I think what he really meant is, he’s done sharing content with others for free. I’m sure he’ll continue to create it, to one extent or another, for himself for free–we all do that. Sounds like it was little prison of his own making, but glad he’s able to set himself free for other things.
OK ,
I have just had a look around Kirk’s blog for the first time. I can see he is informed, articulate and intelligent but; he has made I think one huge mistake. Kirk did not work out who his target audience was at the start of his blog-business life and wrote about what interests him. This is not unusual in the world of blogging at all.

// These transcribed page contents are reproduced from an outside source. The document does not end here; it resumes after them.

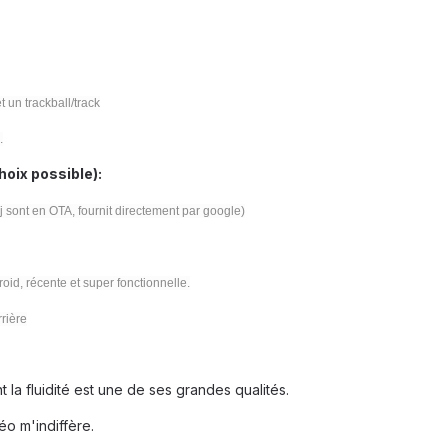
t un trackball/track
.
hoix possible):
àj sont en OTA, fournit directement par google)
oid, récente et super fonctionnelle.
rière
la fluidité est une de ses grandes qualités.
éo m'indiffère.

I think that as a working photographer if Kirk had decided on writing a blog directed at possibly future clients the whole tenor of his posting would have been completely different from the start.
Firstly he would have controlled the nature of what he was writing about and directed the content of the information he was ‘giving away’ as more ‘client useful’ not competitor useful. Or to put it bluntly; sell the sizzle of your steak not how you can cook one for yourself!
I don’t mean to go into a critique, my intention is to simply add something to this story; but as a photographer who began two blogs over three years ago, I can honestly say that if you target your audience and write for them you WILL get the response you want. And possibly more as well.
One of my blogs is about my photography, fashion and people; it is not a photography primer for wannabes; its purposely written to prospective clients. That blog has delivered clients.
The other started as a place to show my interest (and pictures) in art and style around Sydney; that Sydney style blog now gets me a lot of event invites from the top PR’s in town to top fashion launches and functions as a GUEST. Though I confess its taken me a little while to learn how to network properly from that unexpected bonus!
Blogging can be an important part of your marketing tool kit. Kirk clearly has plenty of traction online which is a big (hard won) bonus; I think redirecting the energy of the blog to areas that work for him directly would be be a super smart option especially with all the work he has already done. And you don’t need to blog so intensively to do that. Just what you need to say, when you need to say it.
My two blogs by way of qualifying my comment, not self promotion.
http://streetfashionsydney.blogspot.com/
http://fashionkwj.kentjohnsonphotography.com.au/
Kirk’s post and subsequent comments here have been the most eye-opening and enlightening information I have read about blog strategy. Kent’s comments are spot-on and his examples really drive his point home. Thanks very much to both of you.